START Dataset excerpts
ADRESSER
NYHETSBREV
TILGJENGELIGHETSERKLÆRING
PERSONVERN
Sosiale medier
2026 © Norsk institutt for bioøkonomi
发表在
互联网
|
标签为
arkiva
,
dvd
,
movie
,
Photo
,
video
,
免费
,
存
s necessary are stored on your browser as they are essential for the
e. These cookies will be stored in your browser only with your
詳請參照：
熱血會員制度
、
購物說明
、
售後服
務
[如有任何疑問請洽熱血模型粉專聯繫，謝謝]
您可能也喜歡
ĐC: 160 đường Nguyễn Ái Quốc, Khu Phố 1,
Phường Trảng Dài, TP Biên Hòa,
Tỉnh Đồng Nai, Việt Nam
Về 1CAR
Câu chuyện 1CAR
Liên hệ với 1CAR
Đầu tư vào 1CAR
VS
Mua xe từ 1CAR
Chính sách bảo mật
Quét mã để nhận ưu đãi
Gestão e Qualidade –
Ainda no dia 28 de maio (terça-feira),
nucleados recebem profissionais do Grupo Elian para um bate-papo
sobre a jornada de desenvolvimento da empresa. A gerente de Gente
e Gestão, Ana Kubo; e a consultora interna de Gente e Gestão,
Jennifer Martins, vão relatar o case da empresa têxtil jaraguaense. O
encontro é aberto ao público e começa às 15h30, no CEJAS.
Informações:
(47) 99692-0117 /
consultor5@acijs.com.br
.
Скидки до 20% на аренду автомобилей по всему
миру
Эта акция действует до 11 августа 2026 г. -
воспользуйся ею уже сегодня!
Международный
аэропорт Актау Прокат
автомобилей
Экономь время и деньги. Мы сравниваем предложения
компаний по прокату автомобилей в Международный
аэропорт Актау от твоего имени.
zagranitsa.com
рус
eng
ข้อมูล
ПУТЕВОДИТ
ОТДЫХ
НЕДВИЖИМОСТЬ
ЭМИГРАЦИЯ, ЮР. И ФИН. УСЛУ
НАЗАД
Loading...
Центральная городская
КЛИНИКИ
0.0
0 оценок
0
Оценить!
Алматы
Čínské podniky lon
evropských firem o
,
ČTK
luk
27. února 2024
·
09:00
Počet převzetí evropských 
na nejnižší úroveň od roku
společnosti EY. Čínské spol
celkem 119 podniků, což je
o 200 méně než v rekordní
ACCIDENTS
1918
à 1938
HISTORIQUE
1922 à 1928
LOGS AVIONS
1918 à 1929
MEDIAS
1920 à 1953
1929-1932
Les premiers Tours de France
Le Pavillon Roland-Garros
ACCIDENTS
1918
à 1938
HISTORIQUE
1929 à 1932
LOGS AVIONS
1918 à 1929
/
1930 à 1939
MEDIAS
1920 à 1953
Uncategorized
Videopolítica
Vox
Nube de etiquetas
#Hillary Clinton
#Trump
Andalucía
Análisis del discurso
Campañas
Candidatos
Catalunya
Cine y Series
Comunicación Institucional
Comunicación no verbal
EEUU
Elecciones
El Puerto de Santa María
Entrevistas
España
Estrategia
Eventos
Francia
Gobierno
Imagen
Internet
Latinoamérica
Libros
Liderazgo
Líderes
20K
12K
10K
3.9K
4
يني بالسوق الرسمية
END Dataset excerpts
Task description: Up to and including the line with "ĐC: 160 đường", repeat the data exactly, starting from its first line; nothing else belongs in the response.

Reply to the exercise:
ADRESSER
NYHETSBREV
TILGJENGELIGHETSERKLÆRING
PERSONVERN
Sosiale medier
2026 © Norsk institutt for bioøkonomi
发表在
互联网
|
标签为
arkiva
,
dvd
,
movie
,
Photo
,
video
,
免费
,
存
s necessary are stored on your browser as they are essential for the
e. These cookies will be stored in your browser only with your
詳請參照：
熱血會員制度
、
購物說明
、
售後服
務
[如有任何疑問請洽熱血模型粉專聯繫，謝謝]
您可能也喜歡
ĐC: 160 đường Nguyễn Ái Quốc, Khu Phố 1,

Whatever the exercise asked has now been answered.